**Exercise goal**.
From the first line down to the line containing "Antes de finalizar", print the records below exactly, leaving every picture out.

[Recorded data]
BEGIN

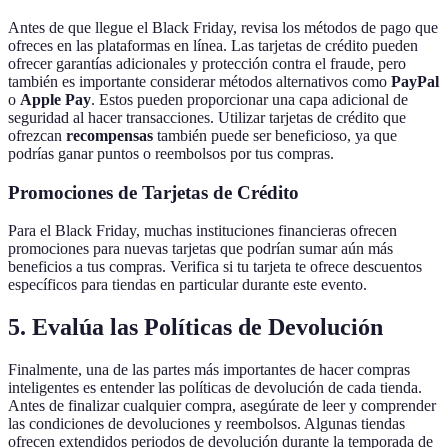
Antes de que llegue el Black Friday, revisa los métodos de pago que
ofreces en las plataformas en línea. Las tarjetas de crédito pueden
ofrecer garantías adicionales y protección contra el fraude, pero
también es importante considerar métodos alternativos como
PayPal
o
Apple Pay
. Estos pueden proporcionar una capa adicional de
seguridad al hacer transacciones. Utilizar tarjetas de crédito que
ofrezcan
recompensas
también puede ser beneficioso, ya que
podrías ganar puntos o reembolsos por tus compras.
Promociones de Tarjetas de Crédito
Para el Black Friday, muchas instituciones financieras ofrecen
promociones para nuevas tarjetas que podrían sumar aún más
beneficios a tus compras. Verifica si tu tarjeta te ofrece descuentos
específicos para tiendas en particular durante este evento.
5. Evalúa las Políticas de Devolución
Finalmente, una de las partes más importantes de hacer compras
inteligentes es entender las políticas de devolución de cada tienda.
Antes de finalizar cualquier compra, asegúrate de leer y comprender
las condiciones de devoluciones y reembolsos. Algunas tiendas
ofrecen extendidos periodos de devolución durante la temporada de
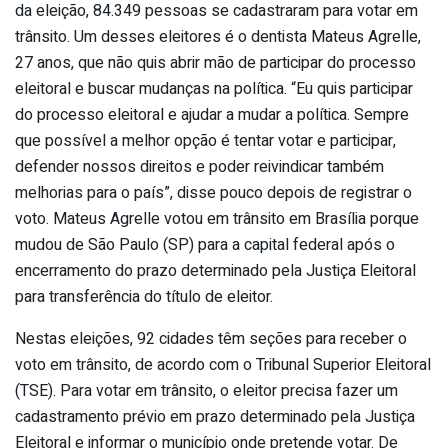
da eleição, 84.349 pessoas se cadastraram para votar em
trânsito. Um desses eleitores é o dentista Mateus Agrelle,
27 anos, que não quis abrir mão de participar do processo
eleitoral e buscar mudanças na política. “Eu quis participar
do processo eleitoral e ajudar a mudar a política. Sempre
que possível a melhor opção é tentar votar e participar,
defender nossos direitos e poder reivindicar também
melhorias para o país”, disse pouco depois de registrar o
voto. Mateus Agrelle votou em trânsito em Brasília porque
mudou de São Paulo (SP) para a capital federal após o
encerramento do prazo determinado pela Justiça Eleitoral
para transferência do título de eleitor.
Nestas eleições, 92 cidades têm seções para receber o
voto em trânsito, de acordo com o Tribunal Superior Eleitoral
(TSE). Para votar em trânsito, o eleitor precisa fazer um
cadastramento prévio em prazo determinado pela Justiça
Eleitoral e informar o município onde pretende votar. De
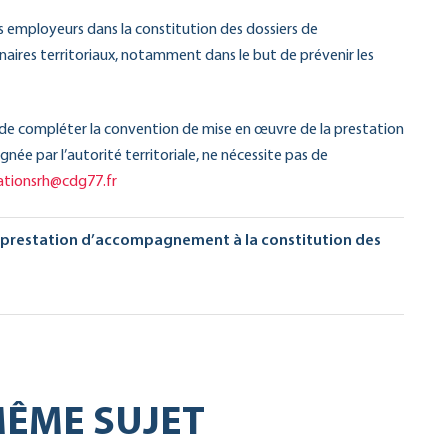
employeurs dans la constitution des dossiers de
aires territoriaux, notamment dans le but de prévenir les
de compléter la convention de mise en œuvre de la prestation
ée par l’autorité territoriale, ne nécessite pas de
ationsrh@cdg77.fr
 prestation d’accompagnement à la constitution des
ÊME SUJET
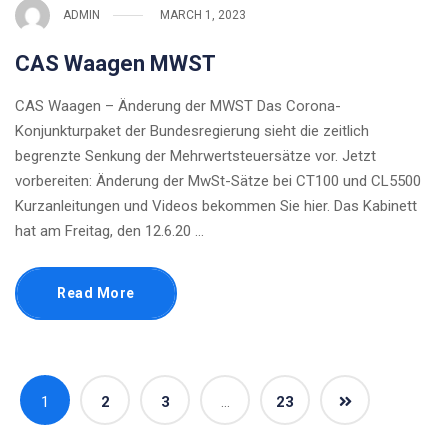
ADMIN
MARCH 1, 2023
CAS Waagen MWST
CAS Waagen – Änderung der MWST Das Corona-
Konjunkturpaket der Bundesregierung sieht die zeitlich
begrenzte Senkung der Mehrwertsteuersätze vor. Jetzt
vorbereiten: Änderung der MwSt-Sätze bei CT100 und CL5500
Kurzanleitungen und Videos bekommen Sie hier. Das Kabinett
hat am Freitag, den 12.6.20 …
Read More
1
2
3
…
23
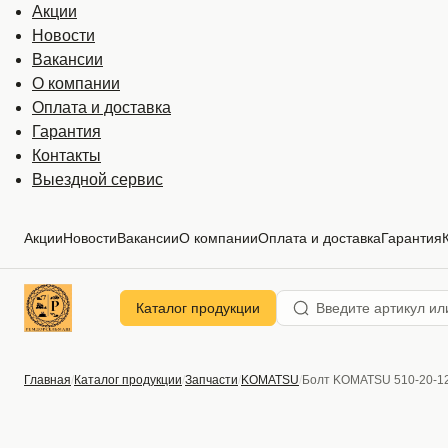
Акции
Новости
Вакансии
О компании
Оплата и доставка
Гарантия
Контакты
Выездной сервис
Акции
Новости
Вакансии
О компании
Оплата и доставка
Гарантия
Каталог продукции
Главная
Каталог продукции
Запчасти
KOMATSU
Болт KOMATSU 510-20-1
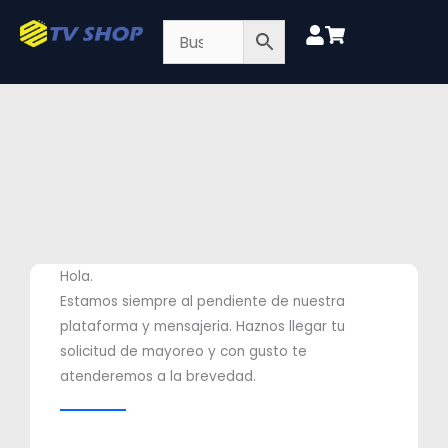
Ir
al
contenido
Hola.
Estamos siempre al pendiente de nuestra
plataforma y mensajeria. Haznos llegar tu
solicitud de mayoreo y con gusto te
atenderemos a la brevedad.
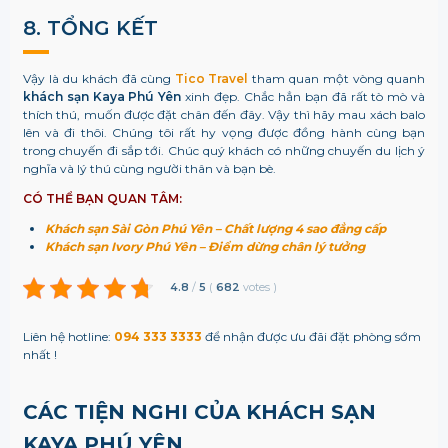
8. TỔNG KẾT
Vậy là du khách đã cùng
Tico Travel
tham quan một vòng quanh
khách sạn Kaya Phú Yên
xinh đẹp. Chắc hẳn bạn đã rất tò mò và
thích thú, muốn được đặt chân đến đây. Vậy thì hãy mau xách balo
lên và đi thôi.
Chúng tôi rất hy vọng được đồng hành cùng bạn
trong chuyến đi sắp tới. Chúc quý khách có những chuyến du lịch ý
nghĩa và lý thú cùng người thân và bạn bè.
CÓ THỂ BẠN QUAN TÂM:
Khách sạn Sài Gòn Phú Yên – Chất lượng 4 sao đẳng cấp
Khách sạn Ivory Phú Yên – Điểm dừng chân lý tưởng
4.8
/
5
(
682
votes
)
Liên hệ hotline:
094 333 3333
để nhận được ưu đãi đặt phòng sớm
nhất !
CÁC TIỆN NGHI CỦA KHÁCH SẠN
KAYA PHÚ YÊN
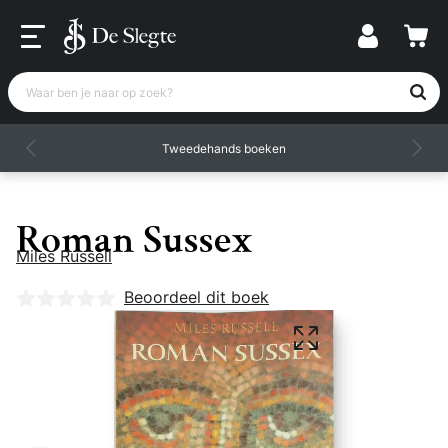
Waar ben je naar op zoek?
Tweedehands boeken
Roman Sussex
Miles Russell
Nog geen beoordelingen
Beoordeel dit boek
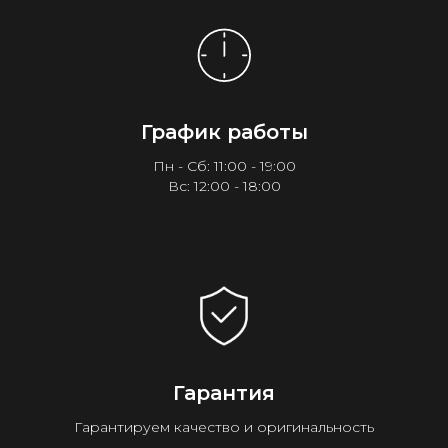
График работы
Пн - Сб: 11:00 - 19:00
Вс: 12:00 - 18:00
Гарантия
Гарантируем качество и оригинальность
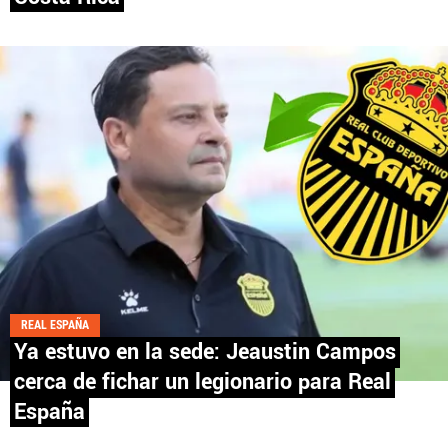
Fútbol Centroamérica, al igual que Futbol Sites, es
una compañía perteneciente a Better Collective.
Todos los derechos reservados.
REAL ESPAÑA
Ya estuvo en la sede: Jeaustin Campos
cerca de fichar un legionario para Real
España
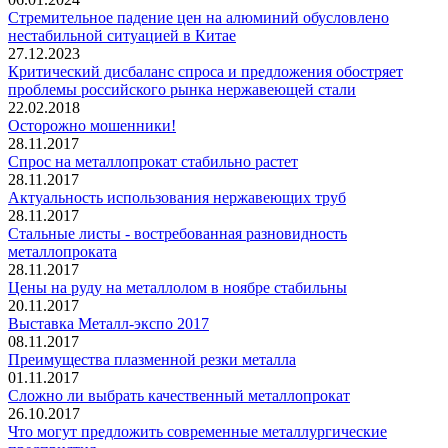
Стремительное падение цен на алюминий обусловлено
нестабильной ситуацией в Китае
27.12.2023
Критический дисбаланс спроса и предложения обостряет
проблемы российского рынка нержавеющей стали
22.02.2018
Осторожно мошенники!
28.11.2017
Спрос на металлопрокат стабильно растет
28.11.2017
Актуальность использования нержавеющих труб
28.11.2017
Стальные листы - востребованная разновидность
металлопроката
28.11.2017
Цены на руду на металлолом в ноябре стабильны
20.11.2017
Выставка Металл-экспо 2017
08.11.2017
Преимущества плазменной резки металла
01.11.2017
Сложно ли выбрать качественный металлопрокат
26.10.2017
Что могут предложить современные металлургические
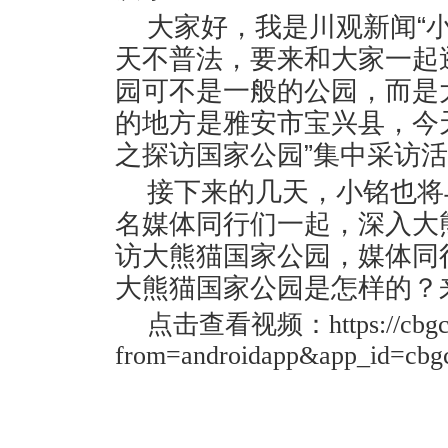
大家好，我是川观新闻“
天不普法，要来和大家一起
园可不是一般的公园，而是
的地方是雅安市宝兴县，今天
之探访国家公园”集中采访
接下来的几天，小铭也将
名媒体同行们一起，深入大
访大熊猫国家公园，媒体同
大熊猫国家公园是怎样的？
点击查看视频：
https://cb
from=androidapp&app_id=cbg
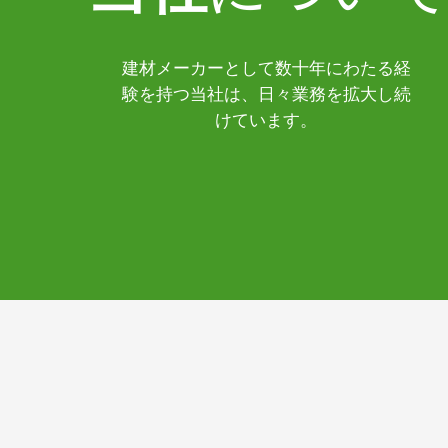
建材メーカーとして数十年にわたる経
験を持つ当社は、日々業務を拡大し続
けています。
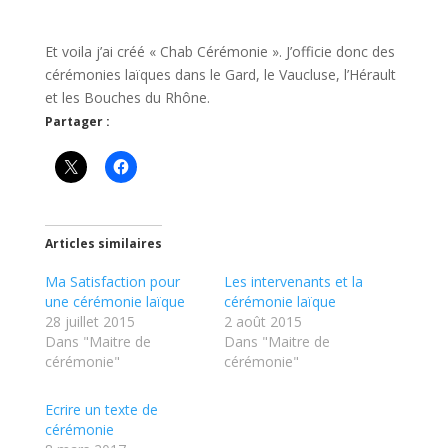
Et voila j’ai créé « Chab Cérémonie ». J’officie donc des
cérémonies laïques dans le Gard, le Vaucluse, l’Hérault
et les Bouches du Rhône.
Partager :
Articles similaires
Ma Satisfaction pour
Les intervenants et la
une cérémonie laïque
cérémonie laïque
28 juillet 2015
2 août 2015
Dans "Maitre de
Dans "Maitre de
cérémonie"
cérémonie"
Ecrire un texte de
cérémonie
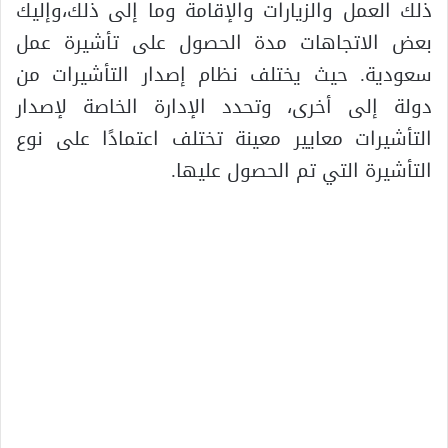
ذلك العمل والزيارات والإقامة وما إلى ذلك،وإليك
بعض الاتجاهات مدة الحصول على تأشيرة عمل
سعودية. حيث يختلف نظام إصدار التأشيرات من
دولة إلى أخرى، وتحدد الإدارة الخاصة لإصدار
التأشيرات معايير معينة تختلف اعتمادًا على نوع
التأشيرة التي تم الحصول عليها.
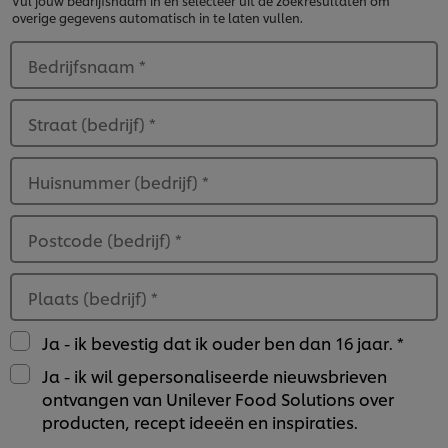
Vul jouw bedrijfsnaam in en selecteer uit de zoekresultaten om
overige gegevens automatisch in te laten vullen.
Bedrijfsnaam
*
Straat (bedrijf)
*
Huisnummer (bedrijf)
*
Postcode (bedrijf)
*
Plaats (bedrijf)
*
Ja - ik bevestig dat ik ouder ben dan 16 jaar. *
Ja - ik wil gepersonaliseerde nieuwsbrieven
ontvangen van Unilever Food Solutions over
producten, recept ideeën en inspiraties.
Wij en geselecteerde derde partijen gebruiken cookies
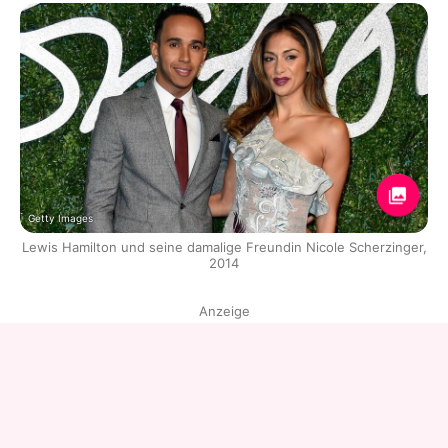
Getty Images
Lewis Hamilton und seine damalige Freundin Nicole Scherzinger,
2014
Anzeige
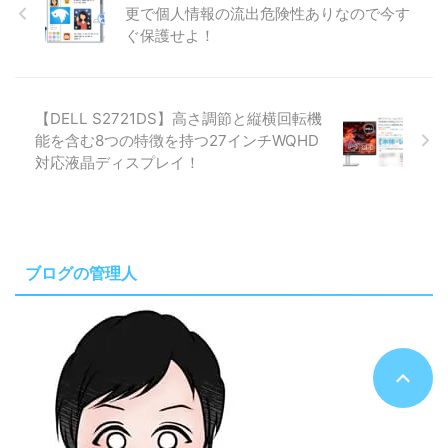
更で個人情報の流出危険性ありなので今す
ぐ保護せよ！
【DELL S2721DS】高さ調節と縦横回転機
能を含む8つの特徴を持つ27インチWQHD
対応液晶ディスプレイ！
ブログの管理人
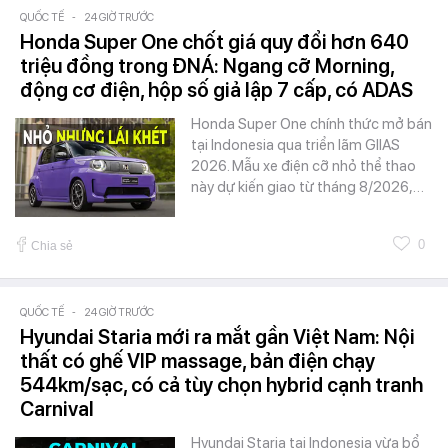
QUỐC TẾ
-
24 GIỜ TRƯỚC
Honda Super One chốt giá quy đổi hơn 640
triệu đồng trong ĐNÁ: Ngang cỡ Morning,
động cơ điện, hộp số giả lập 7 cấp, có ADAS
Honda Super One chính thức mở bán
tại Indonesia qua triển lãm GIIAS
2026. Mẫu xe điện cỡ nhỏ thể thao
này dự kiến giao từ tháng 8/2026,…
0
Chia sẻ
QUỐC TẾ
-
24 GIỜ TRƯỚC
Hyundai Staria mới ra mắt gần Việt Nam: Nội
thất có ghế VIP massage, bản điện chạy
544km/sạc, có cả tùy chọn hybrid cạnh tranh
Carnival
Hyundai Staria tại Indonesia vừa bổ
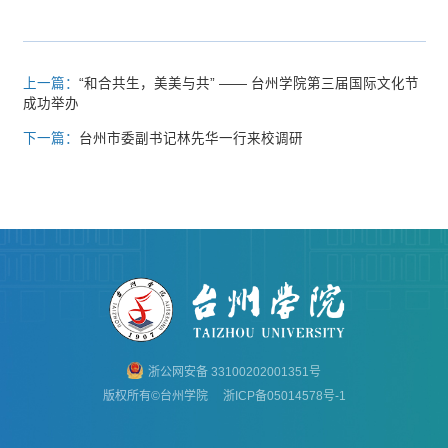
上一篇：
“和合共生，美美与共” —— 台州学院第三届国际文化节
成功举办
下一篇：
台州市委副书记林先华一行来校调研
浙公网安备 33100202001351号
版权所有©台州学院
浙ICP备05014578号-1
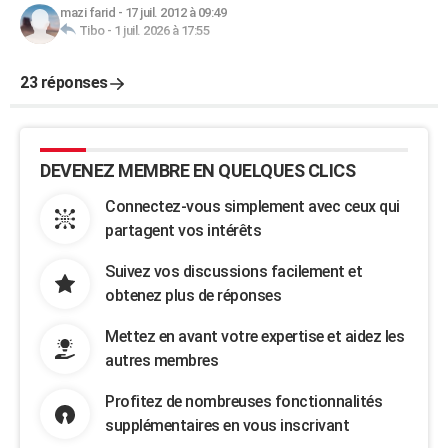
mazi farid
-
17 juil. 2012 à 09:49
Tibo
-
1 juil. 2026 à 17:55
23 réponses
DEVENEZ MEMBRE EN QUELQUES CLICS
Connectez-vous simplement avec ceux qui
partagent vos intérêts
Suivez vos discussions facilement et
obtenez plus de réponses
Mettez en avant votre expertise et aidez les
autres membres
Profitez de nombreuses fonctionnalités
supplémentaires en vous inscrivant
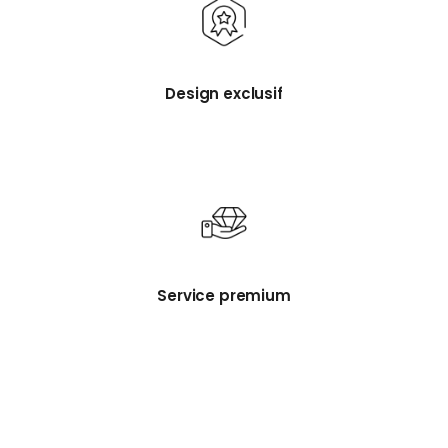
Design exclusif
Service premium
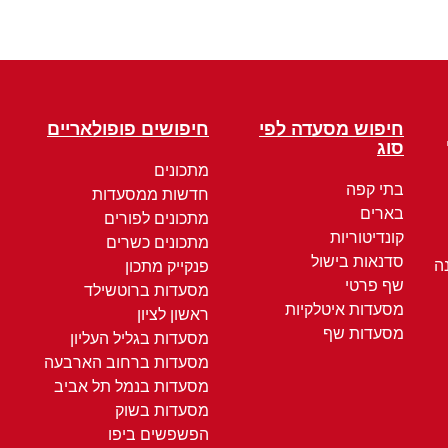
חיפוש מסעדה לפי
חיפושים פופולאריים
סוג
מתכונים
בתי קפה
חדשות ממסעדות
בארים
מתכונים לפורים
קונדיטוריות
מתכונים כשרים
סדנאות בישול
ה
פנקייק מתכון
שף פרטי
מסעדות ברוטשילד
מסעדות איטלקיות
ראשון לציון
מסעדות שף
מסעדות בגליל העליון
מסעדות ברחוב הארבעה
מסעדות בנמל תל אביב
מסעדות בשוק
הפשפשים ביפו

END

**Solution**.
Antes de que llegue el Black Friday, revisa los métodos de pago que
ofreces en las plataformas en línea. Las tarjetas de crédito pueden
ofrecer garantías adicionales y protección contra el fraude, pero
también es importante considerar métodos alternativos como
PayPal
o
Apple Pay
. Estos pueden proporcionar una capa adicional de
seguridad al hacer transacciones. Utilizar tarjetas de crédito que
ofrezcan
recompensas
también puede ser beneficioso, ya que
podrías ganar puntos o reembolsos por tus compras.
Promociones de Tarjetas de Crédito
Para el Black Friday, muchas instituciones financieras ofrecen
promociones para nuevas tarjetas que podrían sumar aún más
beneficios a tus compras. Verifica si tu tarjeta te ofrece descuentos
específicos para tiendas en particular durante este evento.
5. Evalúa las Políticas de Devolución
Finalmente, una de las partes más importantes de hacer compras
inteligentes es entender las políticas de devolución de cada tienda.
Antes de finalizar cualquier compra, asegúrate de leer y comprender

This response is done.